The first therapy for MS didn't appear until 1993, but less than two decades later there are 10 approved treatments, with more on the way. “There are many effective treatments that have both prevented worsening of disease and lessened the number of attacks,” Cindy Richman, MSAA's Senior Director of Patient & Healthcare Relations, told Healthline. “Identifying why the immune system malfunctions as a response to a specific gene may play a key role."
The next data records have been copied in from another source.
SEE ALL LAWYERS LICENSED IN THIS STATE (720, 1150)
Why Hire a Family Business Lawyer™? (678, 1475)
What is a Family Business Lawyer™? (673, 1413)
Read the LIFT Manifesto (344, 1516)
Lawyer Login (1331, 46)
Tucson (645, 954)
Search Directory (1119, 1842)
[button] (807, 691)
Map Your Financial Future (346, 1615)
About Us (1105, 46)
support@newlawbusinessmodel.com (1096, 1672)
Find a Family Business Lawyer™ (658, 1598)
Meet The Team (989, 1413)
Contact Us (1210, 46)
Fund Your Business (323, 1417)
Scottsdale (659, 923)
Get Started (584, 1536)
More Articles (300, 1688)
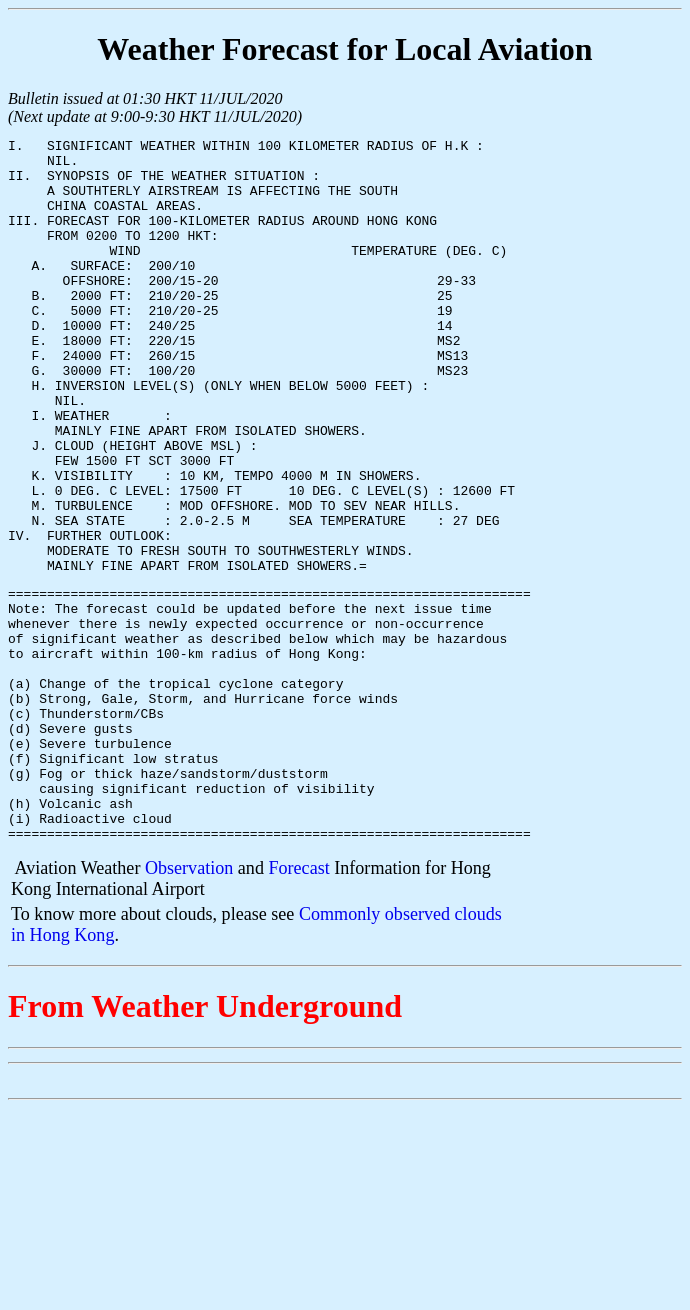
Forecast (298, 1006)
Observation (189, 1006)
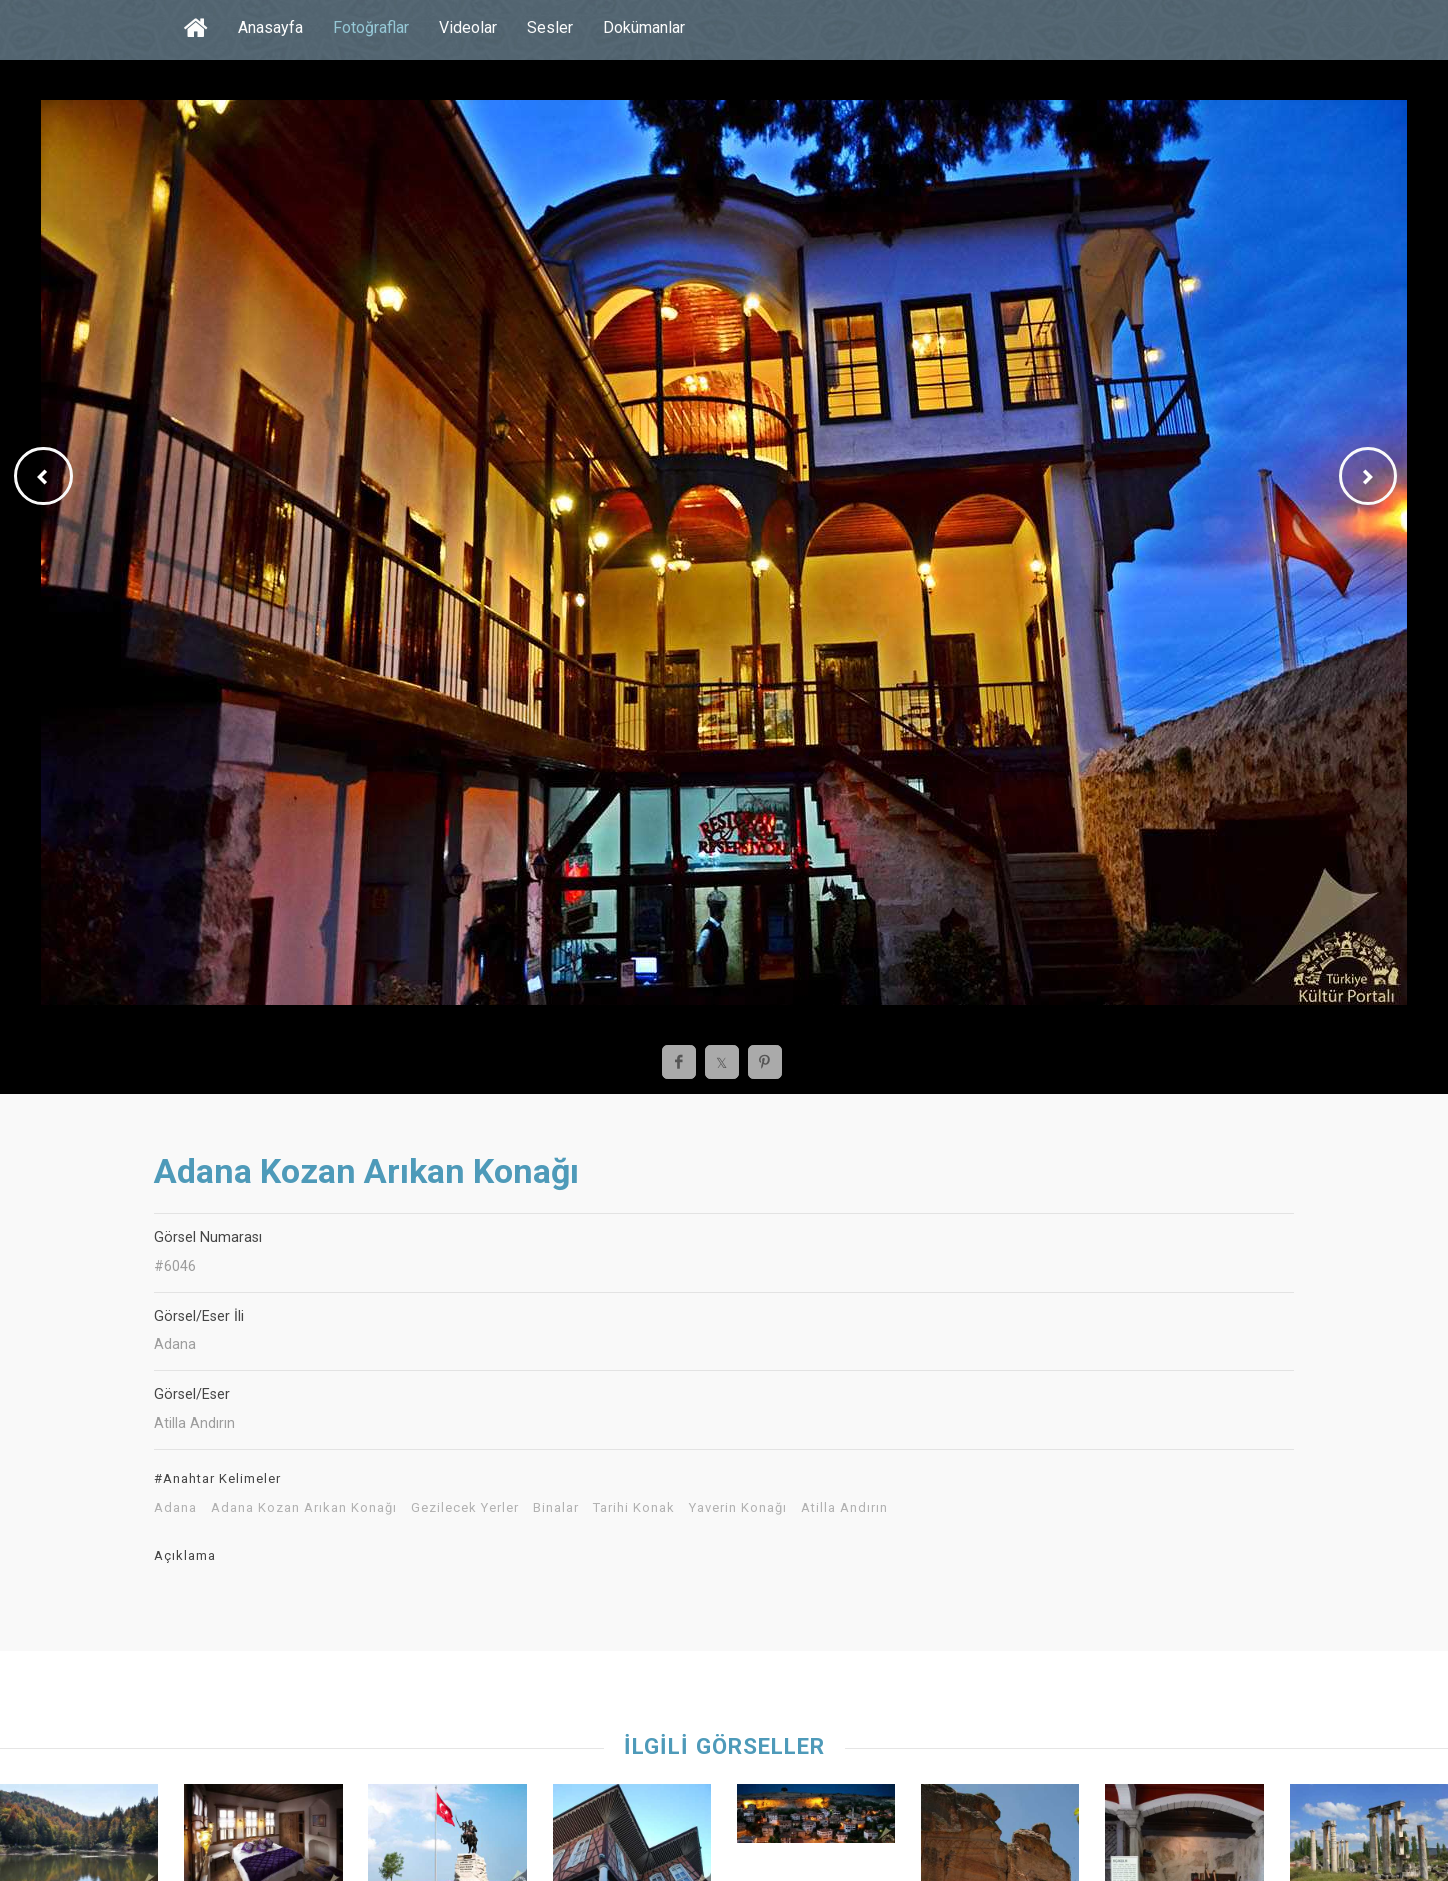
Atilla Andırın (844, 1508)
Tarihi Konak (634, 1508)
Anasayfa (270, 27)
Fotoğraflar (371, 27)
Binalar (556, 1508)
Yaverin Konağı (738, 1508)
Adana (175, 1508)
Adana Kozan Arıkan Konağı (304, 1508)
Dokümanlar (644, 27)
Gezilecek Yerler (465, 1508)
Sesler (550, 27)
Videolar (468, 27)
Once they understand the genetic response, scientists may be able to slow down the disease or stop it completely. Researchers are also working on medications to regenerate the nerves damaged by MS, so disabilities might one day be reversed. "There is much to look forward to in the future to repair both function and ability,” Richman added.

In an effort to raise awareness of the need for people to take part in academic studies, Antidote will be hosting a Google+ Hangout On Air Broadcast on Thursday, March 6th at 3 p.m. ET to talk about MS research. The guest speaker will be Dr. Valentina Fossati from the New York Stem Cell Foundation who will be sharing the advances her group has made in this promising area of research.

Every effort to raise awareness, no matter how big or small, matters. Whether you wear orange, volunteer for a clinical trial, or take part in fundraising activities this month, you are helping to bring the world one step closer to ending MS for good.